In 2025, however, there was a strong rally in the prices of precious and base metals, Miller said. The
S&P/TSX composite index
was up 52 per cent through 2024 and 2025, giving corporate issuers and large shareholders the feeling that share prices were sufficiently high enough to sell, he said.
“Deals in the mining sector made up 45 per cent of the equity issuance volumes in 2025,” Jackie Nixon, head of Canadian Equity Capital Markets at RBC Capital Markets, said. “There was, however, a good breadth of issuance across all sectors.”
The biggest deal on the equity side closed on June 20, when Calgary-based
Keyera Corp.
sold new shares to raise a total of $2.1 billion as it looked to purchase Plains All American Pipeline LP’s Canadian
liquefied natural gas
business plus select U.S. assets for $5.15 billion.
In terms of industries, the materials sector topped the equity deals list, with 293 deals raising $13.05 billion, the sector’s best year in the past decade. The increased focus on the mining sector dovetails with Ottawa’s
Major Project Office
fast-tracking five mining projects among its 13 projects.

Carcetti Capital Corp.’s takeover of
Barrick Mining Corp.
’s Hemlo mine — the latter’s last Canadian mine — for about $1 billion was the biggest deal in the materials sector, followed by B2Gold Corp.’s move to raise US$460 million in January by issuing convertible notes.
The energy sector, which raised $6.54 billion through 30 deals on the equity side, had its best year since 2023. The Keyera deal was the sector’s biggest deal and Energy Fuels Inc.’s raising of US$700 million by selling convertible senior notes was the second biggest.

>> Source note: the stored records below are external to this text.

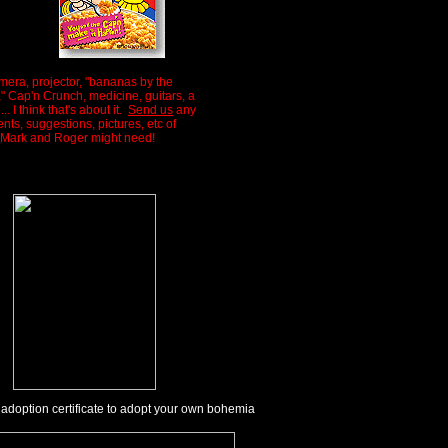
mera, projector, "bananas by the
" Cap'n Crunch, medicine, guitars, a
.. I think that's about it.
Send us
any
ts, suggestions, pictures, etc of
 Mark and Roger might need!
 adoption certificate to adopt your own bohemia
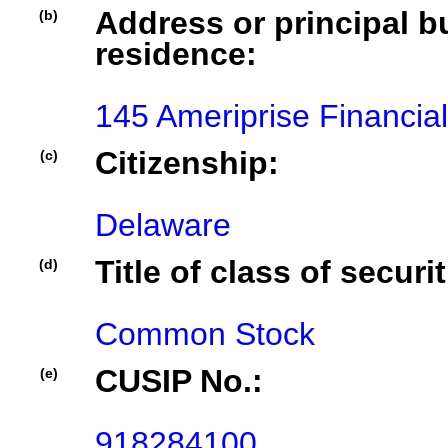
Address or principal bu
(b)
residence:
145 Ameriprise Financia
Citizenship:
(c)
Delaware
Title of class of securit
(d)
Common Stock
CUSIP No.:
(e)
918284100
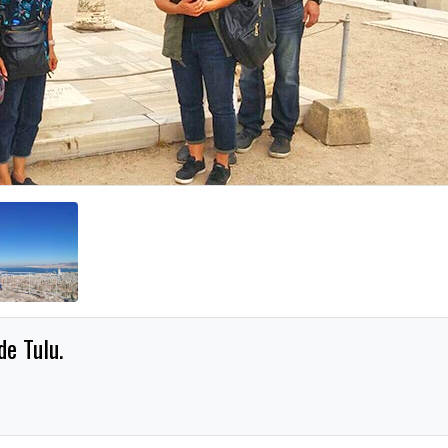
e Tulu.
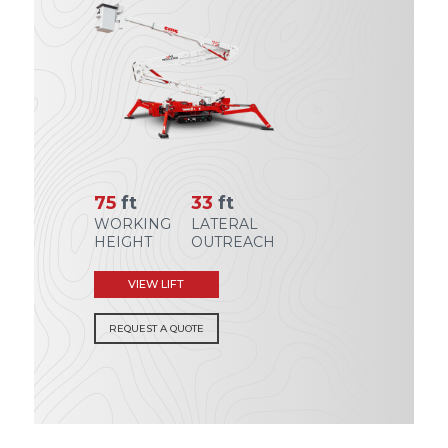
75
ft
33
ft
WORKING
LATERAL
HEIGHT
OUTREACH
VIEW LIFT
REQUEST A QUOTE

Overall, Nixon said the global growth narrative, strong equity and commodity performance, together with robust sentiment, drove solid issuance in 2025.
Looking ahead, analysts continue to be cautiously positive as they hope for more stability in the economy.
“While we will be hard-pressed to surpass the record-setting levels of issuance in 2025 … an expected stable policy backdrop from the
Bank of Canada
and Federal Reserve should contribute to robust new issue activity in 2026,” Brown said.
“The health of the economy, effectiveness of pro-growth government policies, central bank positioning and geopolitical developments, including CUSMA negotiations, will likely influence market tone and dealmaking activity in 2026.”
Similarly, Hunter said 2026 has already had a strong start in terms of capital markets, but there needs to be stability for that to continue.
“Even though this past year has demonstrated that markets have high tolerance for geopolitical events, economic stability will still be important to a strong dealmaking environment,” she said.
Hunter, whose firm, Osler, participated in 21 deals and helped raise $26.55 billion in 2025, the third highest among law firms, also said Canadian companies still face challenges in achieving the scale they need to be successful in the public markets.
The “real issue,” she said, is not being able to create an environment that supports Canadian companies.
“Some of that is tax, some of it is our incentive systems, but this is something we need to get right for the future of our country,” she said.
Miller said the geopolitical situation does not appear to be getting any more stable and the main superpowers are in a global race for commodities.
“This should be good for Canada and thus good for continued new issue activity in Canada,” he said.